I didn't realize when I bought the house that I purchased two trucks as well. I discovered them on a walk shortly after I moved in. I have no idea how they ended up in my woods but there they will stay for as long as they take to decay. There are trees grown up around them that are probably 30 or 40 years old, there is no way to remove them without taking down some trees and frankly, I'm not interested in that kind of work just to remove two trucks. I will need to clean up around one of them because there are at least 4 bicycle frames surrounding it, but otherwise I think it can be left as a kind of 'art piece' in the woods.

I don't know what year it's from but I think it has probably been sitting in these woods since before television was invented. It's rear wheel well is about 20 feet away behind it and other than the wheel well, this is all that's left. I remember from walking out behind the town of Pictou, before I moved, finding a truck bed in the woods - a tree had grown in the middle of the bed and was at least 40 or 50 years old. What is is with people leaving trucks in the woods?

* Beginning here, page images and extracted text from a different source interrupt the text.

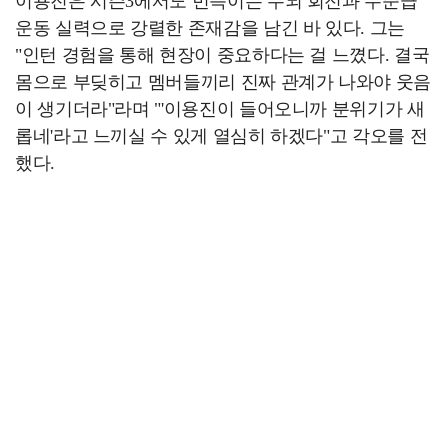
이용진은 시즌3에서도 번뜩이는 두뇌 회전과 수준급
운동 실력으로 강렬한 존재감을 남긴 바 있다. 그는
"인턴 경험을 통해 현장이 중요하다는 걸 느꼈다. 결국
몸으로 부딪히고 멤버들끼리 진짜 관계가 나와야 웃음
이 생기더라"라며 "'이용진이 들어오니까 분위기가 새
롭네'라고 느끼실 수 있게 열심히 하겠다"고 각오를 전
했다.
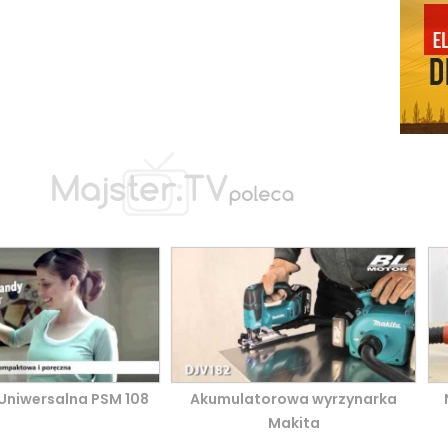
a Uniwersalna PSM 108
Akumulatorowa wyrzynarka
Makita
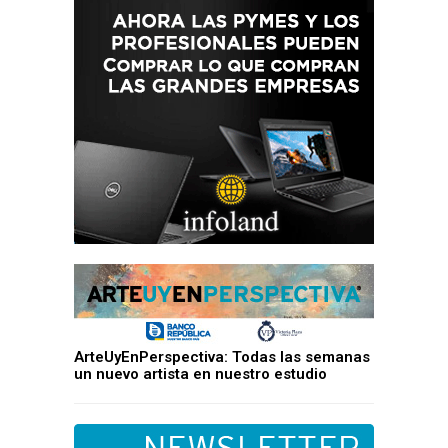
ArteUyEnPerspectiva: Todas las semanas
un nuevo artista en nuestro estudio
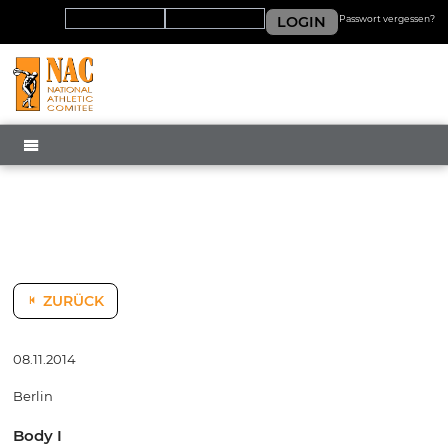
LOGIN
Passwort vergessen?
MENÜ
ZURÜCK
08.11.2014
Berlin
Body I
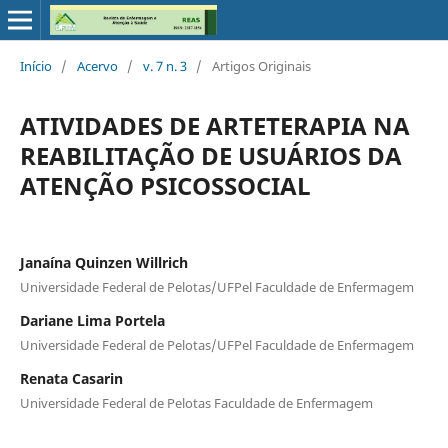
Início
/
Acervo
/
v. 7 n. 3
/
Artigos Originais
ATIVIDADES DE ARTETERAPIA NA
REABILITAÇÃO DE USUÁRIOS DA
ATENÇÃO PSICOSSOCIAL
Janaína Quinzen Willrich
Universidade Federal de Pelotas/UFPel Faculdade de Enfermagem
Dariane Lima Portela
Universidade Federal de Pelotas/UFPel Faculdade de Enfermagem
Renata Casarin
Universidade Federal de Pelotas Faculdade de Enfermagem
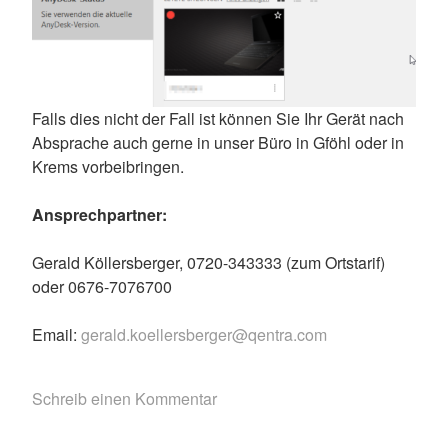
Falls dies nicht der Fall ist können Sie Ihr Gerät nach
Absprache auch gerne in unser Büro in Gföhl oder in
Krems vorbeibringen.
Ansprechpartner:
Gerald Köllersberger, 0720-343333 (zum Ortstarif)
oder 0676-7076700
Email:
gerald.koellersberger@qentra.com
Schreib einen Kommentar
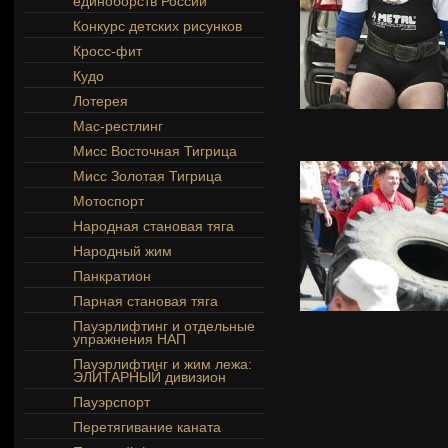
единоборств России
Конкурс детских рисунков
Кросс-фит
Кудо
Лотерея
Мас-рестлинг
Мисс Восточная Тигрица
Мисс Золотая Тигрица
Мотоспорт
Народная становая тяга
Народный жим
Панкратион
Парная становая тяга
Пауэрлифтинг и отдельные
упражнения НАП
Пауэрлифтинг и жим лежа:
ЭЛИТАРНЫЙ дивизион
Пауэрспорт
Перетягивание каната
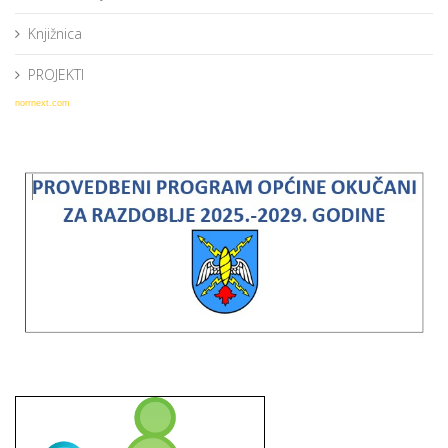
Knjižnica
PROJEKTI
norrnext.com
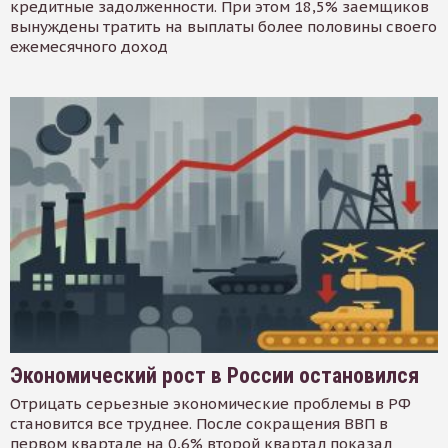
кредитные задолженности. При этом 18,5% заемщиков
вынуждены тратить на выплаты более половины своего
ежемесячного доход
Экономический рост в России остановился
Отрицать серьезные экономические проблемы в РФ
становится все труднее. После сокращения ВВП в
первом квартале на 0,6% второй квартал показал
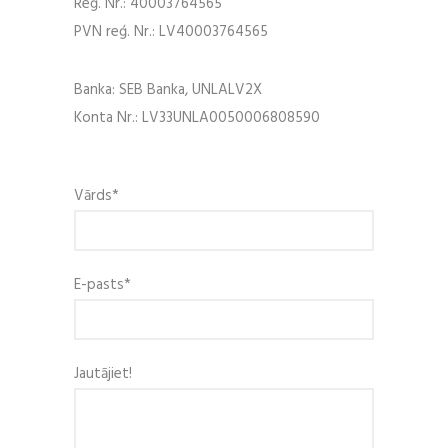
Reģ. Nr.: 40003764565
PVN reģ. Nr.: LV40003764565
Banka: SEB Banka, UNLALV2X
Konta Nr.: LV33UNLA0050006808590
Vārds*
E-pasts*
Jautājiet!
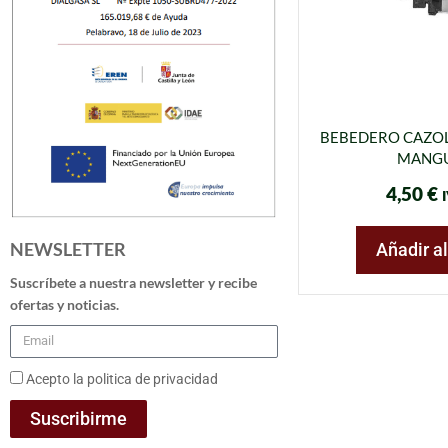
BEBEDERO CAZOL
MANG
4,50
€
I
NEWSLETTER
Añadir al
Suscríbete a nuestra newsletter y recibe
ofertas y noticias.
Acepto la politica de privacidad
Suscribirme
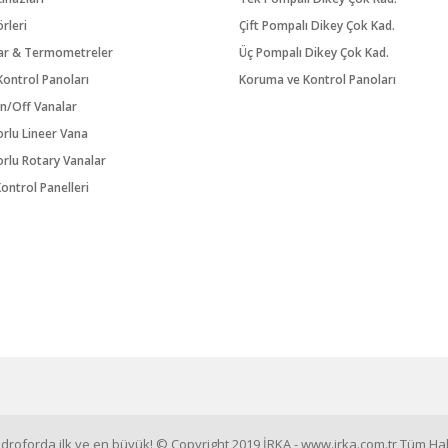
örleri
Çift Pompalı Dikey Çok Kad.
ar & Termometreler
Üç Pompalı Dikey Çok Kad.
ontrol Panoları
Koruma ve Kontrol Panoları
n/Off Vanalar
orlu Lineer Vana
orlu Rotary Vanalar
ontrol Panelleri
roforda ilk ve en büyük! © Copyright 2019 İRKA - www.irka.com.tr Tüm Hakl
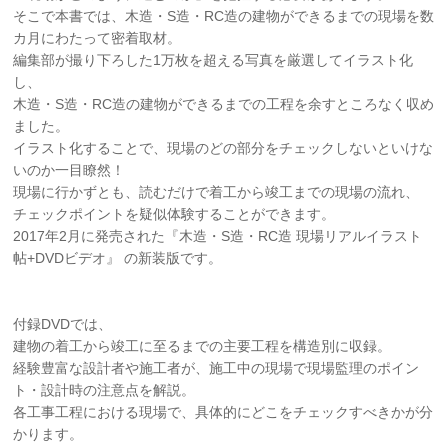
そこで本書では、木造・S造・RC造の建物ができるまでの現場を数
カ月にわたって密着取材。
編集部が撮り下ろした1万枚を超える写真を厳選してイラスト化
し、
木造・S造・RC造の建物ができるまでの工程を余すところなく収め
ました。
イラスト化することで、現場のどの部分をチェックしないといけな
いのか一目瞭然！
現場に行かずとも、読むだけで着工から竣工までの現場の流れ、
チェックポイントを疑似体験することができます。
2017年2月に発売された『木造・S造・RC造 現場リアルイラスト
帖+DVDビデオ』 の新装版です。
付録DVDでは、
建物の着工から竣工に至るまでの主要工程を構造別に収録。
経験豊富な設計者や施工者が、施工中の現場で現場監理のポイン
ト・設計時の注意点を解説。
各工事工程における現場で、具体的にどこをチェックすべきかが分
かります。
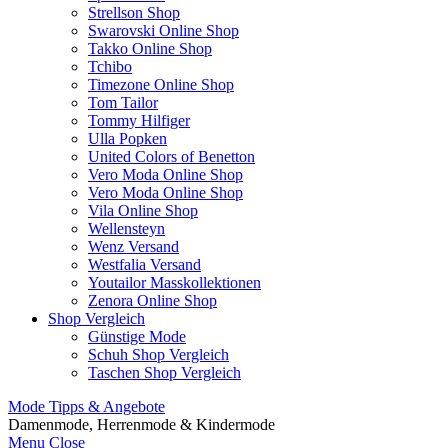
Strellson Shop
Swarovski Online Shop
Takko Online Shop
Tchibo
Timezone Online Shop
Tom Tailor
Tommy Hilfiger
Ulla Popken
United Colors of Benetton
Vero Moda Online Shop
Vero Moda Online Shop
Vila Online Shop
Wellensteyn
Wenz Versand
Westfalia Versand
Youtailor Masskollektionen
Zenora Online Shop
Shop Vergleich
Günstige Mode
Schuh Shop Vergleich
Taschen Shop Vergleich
Mode Tipps & Angebote
Damenmode, Herrenmode & Kindermode
Menu
Close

The other truck is on its roof. At first I was unable to identify its model but after mentally flipping it back on it's 'wheels' I think it's a Suburban. It's definitely a truck with 4 doors, very long and quite heavily built. I can only think of the Suburban as a truck like that. It hasn't been in the woods as long as the other truck but it's certainly fared no better. It has bullet holes in the side - target practice I imagine - no doors, no windows, no tires, and the interior has been stripped. I will have to fence around this truck because it has a lot more sharp edges and the dogs are more likely to want to get inside it since if I was a forest creature I'd try to live in there and the dogs will want to investigate. It's not a very good photo but if you're interested this is what the bottom of a Suburban looks like after it's been in the woods for a couple decades.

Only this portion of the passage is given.